Problem:
From the first line to the last, return the data exactly as written.

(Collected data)
===============
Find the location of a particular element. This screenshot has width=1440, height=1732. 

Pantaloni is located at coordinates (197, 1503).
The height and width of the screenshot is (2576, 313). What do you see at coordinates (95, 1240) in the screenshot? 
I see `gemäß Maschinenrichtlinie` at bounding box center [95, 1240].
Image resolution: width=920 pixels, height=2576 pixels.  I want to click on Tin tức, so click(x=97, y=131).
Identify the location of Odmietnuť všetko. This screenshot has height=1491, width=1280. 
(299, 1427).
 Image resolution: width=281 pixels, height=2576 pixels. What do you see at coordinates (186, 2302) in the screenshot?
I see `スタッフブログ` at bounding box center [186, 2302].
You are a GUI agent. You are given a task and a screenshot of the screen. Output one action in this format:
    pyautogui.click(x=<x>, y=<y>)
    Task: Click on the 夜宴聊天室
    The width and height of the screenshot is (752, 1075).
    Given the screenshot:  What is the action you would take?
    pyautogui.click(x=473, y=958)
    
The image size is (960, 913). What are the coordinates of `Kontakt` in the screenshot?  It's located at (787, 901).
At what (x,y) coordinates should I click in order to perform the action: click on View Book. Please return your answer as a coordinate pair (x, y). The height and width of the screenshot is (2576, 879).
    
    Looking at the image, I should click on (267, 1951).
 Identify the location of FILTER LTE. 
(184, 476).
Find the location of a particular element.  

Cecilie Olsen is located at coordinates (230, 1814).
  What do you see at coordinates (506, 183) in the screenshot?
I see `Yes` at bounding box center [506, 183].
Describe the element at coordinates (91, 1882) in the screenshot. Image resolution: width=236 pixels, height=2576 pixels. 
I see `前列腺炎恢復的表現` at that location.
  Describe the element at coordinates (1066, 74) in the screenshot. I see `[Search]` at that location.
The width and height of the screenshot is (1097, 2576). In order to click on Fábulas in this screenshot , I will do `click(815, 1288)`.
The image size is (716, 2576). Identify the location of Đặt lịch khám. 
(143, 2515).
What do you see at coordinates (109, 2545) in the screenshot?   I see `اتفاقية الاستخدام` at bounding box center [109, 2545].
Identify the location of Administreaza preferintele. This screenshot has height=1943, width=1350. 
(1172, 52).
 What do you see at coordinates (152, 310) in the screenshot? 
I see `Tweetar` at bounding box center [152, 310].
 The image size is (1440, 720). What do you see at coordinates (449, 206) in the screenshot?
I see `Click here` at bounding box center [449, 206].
===============
Response box:
Find the location of a particular element. This screenshot has width=1440, height=1732. 

Pantaloni is located at coordinates (197, 1503).
The height and width of the screenshot is (2576, 313). What do you see at coordinates (95, 1240) in the screenshot? 
I see `gemäß Maschinenrichtlinie` at bounding box center [95, 1240].
Image resolution: width=920 pixels, height=2576 pixels.  I want to click on Tin tức, so click(x=97, y=131).
Identify the location of Odmietnuť všetko. This screenshot has height=1491, width=1280. 
(299, 1427).
 Image resolution: width=281 pixels, height=2576 pixels. What do you see at coordinates (186, 2302) in the screenshot?
I see `スタッフブログ` at bounding box center [186, 2302].
You are a GUI agent. You are given a task and a screenshot of the screen. Output one action in this format:
    pyautogui.click(x=<x>, y=<y>)
    Task: Click on the 夜宴聊天室
    The width and height of the screenshot is (752, 1075).
    Given the screenshot:  What is the action you would take?
    pyautogui.click(x=473, y=958)
    
The image size is (960, 913). What are the coordinates of `Kontakt` in the screenshot?  It's located at (787, 901).
At what (x,y) coordinates should I click in order to perform the action: click on View Book. Please return your answer as a coordinate pair (x, y). The height and width of the screenshot is (2576, 879).
    
    Looking at the image, I should click on (267, 1951).
 Identify the location of FILTER LTE. 
(184, 476).
Find the location of a particular element.  

Cecilie Olsen is located at coordinates (230, 1814).
  What do you see at coordinates (506, 183) in the screenshot?
I see `Yes` at bounding box center [506, 183].
Describe the element at coordinates (91, 1882) in the screenshot. Image resolution: width=236 pixels, height=2576 pixels. 
I see `前列腺炎恢復的表現` at that location.
  Describe the element at coordinates (1066, 74) in the screenshot. I see `[Search]` at that location.
The width and height of the screenshot is (1097, 2576). In order to click on Fábulas in this screenshot , I will do `click(815, 1288)`.
The image size is (716, 2576). Identify the location of Đặt lịch khám. 
(143, 2515).
What do you see at coordinates (109, 2545) in the screenshot?   I see `اتفاقية الاستخدام` at bounding box center [109, 2545].
Identify the location of Administreaza preferintele. This screenshot has height=1943, width=1350. 
(1172, 52).
 What do you see at coordinates (152, 310) in the screenshot? 
I see `Tweetar` at bounding box center [152, 310].
 The image size is (1440, 720). What do you see at coordinates (449, 206) in the screenshot?
I see `Click here` at bounding box center [449, 206].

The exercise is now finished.